On the Sophomore Journey, the guys cheered each other on as they faced the challenges of canyoneering in Zion. Sam A. send us an inspiring update from Utah.
Today, we were awakend at 9:00, an hour later than yesterday's wake up! The blinding sun beamed through the hotel windows, illuminating the frosty ground and our tired faces.
We were still exhausted, but were soon re-energized by the sun’s warmth. Breakfast was short and sweet, a gentle introduction to the busy day ahead of us. After breakfast we had tefillah and in the session I participated in, Ms. Rubin led a guided listening of some songs. The music enhanced the nature around us; the trees felt taller, the grass greener, and the sky bluer. Pretty soon, the songs ended, and it was time to go to our respective activities: the guys were going canyoneering (rappelling down the canyons) and the girls were going rock climbing! We’d switch groups tomorrow, but now it was finally the time to get on the buses and head out to the wilderness of Zion National Park.
The bus ride was short, but it felt like forever. We stared out the windows, and absorbed the picturesque canyons as they flowed in and out of sight, taking in the scenery with hungry eyes. When we arrived at the canyon where we were going to rappel down, we met our guides, and started the precarious hike towards the top.
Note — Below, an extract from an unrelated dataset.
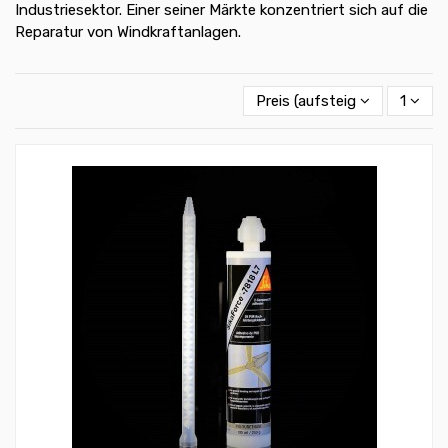
Industriesektor. Einer seiner Märkte konzentriert sich auf die
Reparatur von Windkraftanlagen.
Preis (aufsteigend)
1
Rocks crumbled with the weight of our bodies, and soil shifted beneath our hiking boots. After a short climb, we reached the top of the canyon taking in the panoramic view. One by one we stepped up to the edge of the canyon wall, and tried not to look down.
Our instructors told us how the process of rappelling worked, but when I was given my opportunity, I felt that there was no real preparation for what was to come. I was scared out of my mind, with clenched teeth and stiff muscles. I knew I wasn’t the only one who was afraid, but it didn’t seem to make the experience any easier. What got me through that paralyzing fear was the other guys. They cheered me on, which boosted my confidence and put me at ease.
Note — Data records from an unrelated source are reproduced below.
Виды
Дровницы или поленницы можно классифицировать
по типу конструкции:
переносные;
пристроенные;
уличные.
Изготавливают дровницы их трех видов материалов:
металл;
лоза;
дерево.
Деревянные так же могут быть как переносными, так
All at once, something clicked within me- I knew that I could succeed with them by my side. So, against my own will, I backed up towards the edge and lowered myself down--which was anti-intuitive--and I reached the bottom without a scratch! Little did I know that I had two rappels ahead, but in the moment, I felt like I had just climbed Mount Everest, all thanks to the guys who supported me. I cheered on the others because I knew how much the positive reinforcement helped me. The sophomore guys were bonding like we never had before, despite our differences.
The bonding didn’t stop there, however. As we exited the vast canyon through a stiflingly small passage, one of the guys got hurt and he was in a lot of pain. At first, we were at a loss for words and actions, awkwardly pretending like nothing happened. But all of a sudden, we looked at one another, and it was as if a spell had been broken. We all realized that one of our own was hurting, and we knew we had to help him. Even people who weren’t natural caretakers stepped up, reaching outside their comfort zones.
Today, the sophomore guys broke down barriers and stereotypes by being compassionate with one another. We found we could help a friend in need without being judgmental. No one got left behind--if one of us went down, we all went down with him.
After the long and tiring day at the canyons, we headed back to base camp in Springdale to meet up with the girls and hear about all their experiences climbing the rock walls in the boiling heat. They all expressed how much fun they had helping one another and enjoying their time in Utah. Our class had an amazing day full of new experiences that ended with an engaging game night led by the rashim.
I’m excited to see what tomorrow has in store for the class of 2019, because today sure was a blast!